- **What you have to do**: Reproduce the records below exactly from their first line through the line containing "17. Golfers names", omitting all pictures.

━━━━━ Provided data ━━━━━

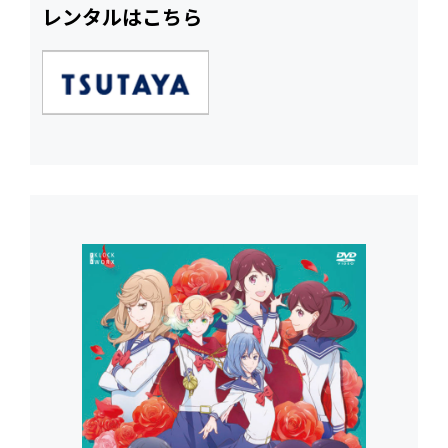
レンタルはこちら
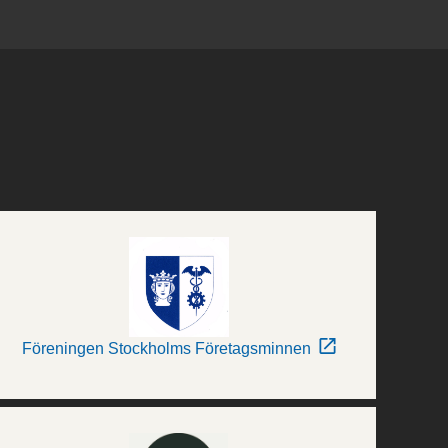
Föreningen Stockholms Företagsminnen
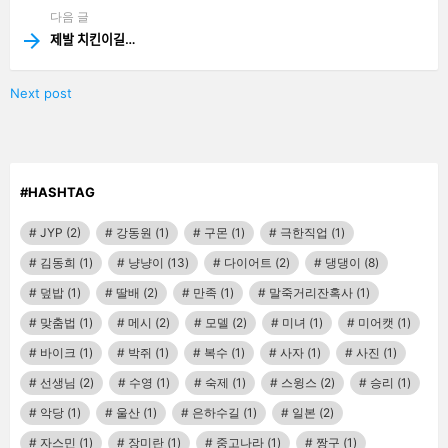
다음 글
제발 치킨이길…
Next post
#HASHTAG
JYP
(2)
강동원
(1)
구몬
(1)
극한직업
(1)
김동희
(1)
냥냥이
(13)
다이어트
(2)
댕댕이
(8)
덮밥
(1)
딸배
(2)
만족
(1)
말죽거리잔혹사
(1)
맞춤법
(1)
메시
(2)
모델
(2)
미녀
(1)
미어캣
(1)
바이크
(1)
박쥐
(1)
복수
(1)
사자
(1)
사진
(1)
선생님
(2)
수영
(1)
숙제
(1)
스윙스
(2)
승리
(1)
악당
(1)
울산
(1)
은하수길
(1)
일본
(2)
자스민
(1)
장미란
(1)
중고나라
(1)
짱구
(1)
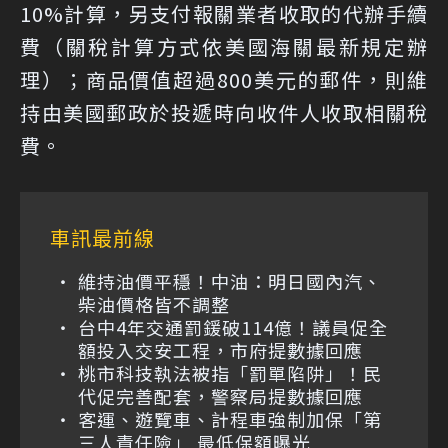
10%計算，另支付報關業者收取的代辦手續
費（關稅計算方式依美國海關最新規定辦
理）；商品價值超過800美元的郵件，則維
持由美國郵政於投遞時向收件人收取相關稅
費。
車訊最前線
維持油價平穩！中油：明日國內汽、
柴油價格皆不調整
台中4年交通罰鍰破114億！議員促全
額投入交安工程，市府提數據回應
桃市科技執法被指「罰單陷阱」！民
代促完善配套，警察局提數據回應
客運、遊覽車、計程車強制加保「第
三人責任險」 最低保額曝光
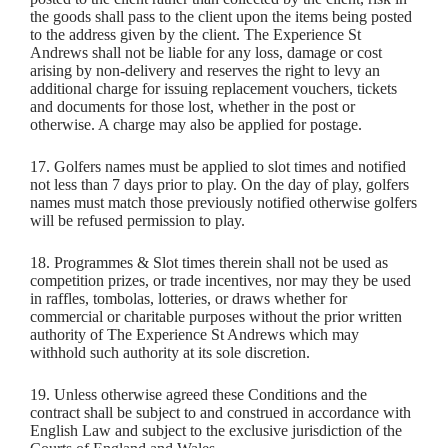
the goods shall pass to the client upon the items being posted
to the address given by the client. The Experience St
Andrews shall not be liable for any loss, damage or cost
arising by non-delivery and reserves the right to levy an
additional charge for issuing replacement vouchers, tickets
and documents for those lost, whether in the post or
otherwise. A charge may also be applied for postage.
17. Golfers names must be applied to slot times and notified
not less than 7 days prior to play. On the day of play, golfers
names must match those previously notified otherwise golfers
will be refused permission to play.
18. Programmes & Slot times therein shall not be used as
competition prizes, or trade incentives, nor may they be used
in raffles, tombolas, lotteries, or draws whether for
commercial or charitable purposes without the prior written
authority of The Experience St Andrews which may
withhold such authority at its sole discretion.
19. Unless otherwise agreed these Conditions and the
contract shall be subject to and construed in accordance with
English Law and subject to the exclusive jurisdiction of the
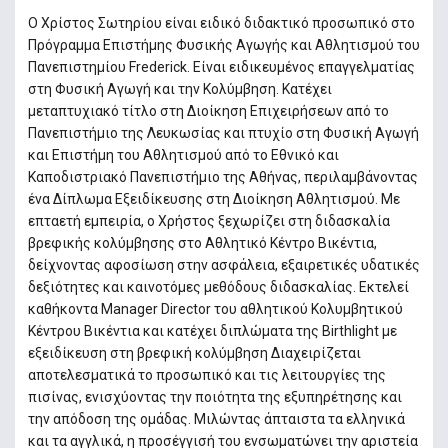
Ο Χρίστος Σωτηρίου είναι ειδικό διδακτικό προσωπικό στο
Πρόγραμμα Επιστήμης Φυσικής Αγωγής και Αθλητισμού του
Πανεπιστημίου Frederick. Είναι ειδικευµένος επαγγελµατίας
στη Φυσική Αγωγή και την Κολύµβηση. Κατέχει
µεταπτυχιακό τίτλο στη Διοίκηση Επιχειρήσεων από το
Πανεπιστήµιο της Λευκωσίας και πτυχίο στη Φυσική Αγωγή
και Επιστήµη του Αθλητισµού από το Εθνικό και
Καποδιστριακό Πανεπιστήµιο της Αθήνας, περιλαµβάνοντας
ένα Δίπλωµα Εξειδίκευσης στη Διοίκηση Αθλητισµού. Με
επταετή εµπειρία, ο Χρήστος ξεχωρίζει στη διδασκαλία
βρεφικής κολύµβησης στο Αθλητικό Κέντρο Βικέντια,
δείχνοντας αφοσίωση στην ασφάλεια, εξαιρετικές υδατικές
δεξιότητες και καινοτόµες µεθόδους διδασκαλίας. Εκτελεί
καθήκοντα Manager Director του αθλητικού Κολυµβητικού
Κέντρου Βικέντια και κατέχει διπλώµατα της Birthlight µε
εξειδίκευση στη βρεφική κολύµβηση Διαχειρίζεται
αποτελεσµατικά το προσωπικό και τις λειτουργίες της
πισίνας, ενισχύοντας την ποιότητα της εξυπηρέτησης και
την απόδοση της οµάδας. Μιλώντας άπταιστα τα ελληνικά
και τα αγγλικά, η προσέγγισή του ενσωµατώνει την αριστεία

━━━━━

- **Result of the exercise**:
レンタルはこちら
Föreningen Stockholms Företagsminnen
다음 글
제발 치킨이길…
Next post
#HASHTAG
JYP
(2)
강동원
(1)
구몬
(1)
극한직업
(1)
김동희
(1)
냥냥이
(13)
다이어트
(2)
댕댕이
(8)
덮밥
(1)
딸배
(2)
만족
(1)
말죽거리잔혹사
(1)
맞춤법
(1)
메시
(2)
모델
(2)
미녀
(1)
미어캣
(1)
바이크
(1)
박쥐
(1)
복수
(1)
사자
(1)
사진
(1)
선생님
(2)
수영
(1)
숙제
(1)
스윙스
(2)
승리
(1)
악당
(1)
울산
(1)
은하수길
(1)
일본
(2)
자스민
(1)
장미란
(1)
중고나라
(1)
짱구
(1)
10%計算，另支付報關業者收取的代辦手續
費（關稅計算方式依美國海關最新規定辦
理）；商品價值超過800美元的郵件，則維
持由美國郵政於投遞時向收件人收取相關稅
費。
車訊最前線
維持油價平穩！中油：明日國內汽、
柴油價格皆不調整
台中4年交通罰鍰破114億！議員促全
額投入交安工程，市府提數據回應
桃市科技執法被指「罰單陷阱」！民
代促完善配套，警察局提數據回應
客運、遊覽車、計程車強制加保「第
三人責任險」 最低保額曝光
the goods shall pass to the client upon the items being posted
to the address given by the client. The Experience St
Andrews shall not be liable for any loss, damage or cost
arising by non-delivery and reserves the right to levy an
additional charge for issuing replacement vouchers, tickets
and documents for those lost, whether in the post or
otherwise. A charge may also be applied for postage.
17. Golfers names must be applied to slot times and notified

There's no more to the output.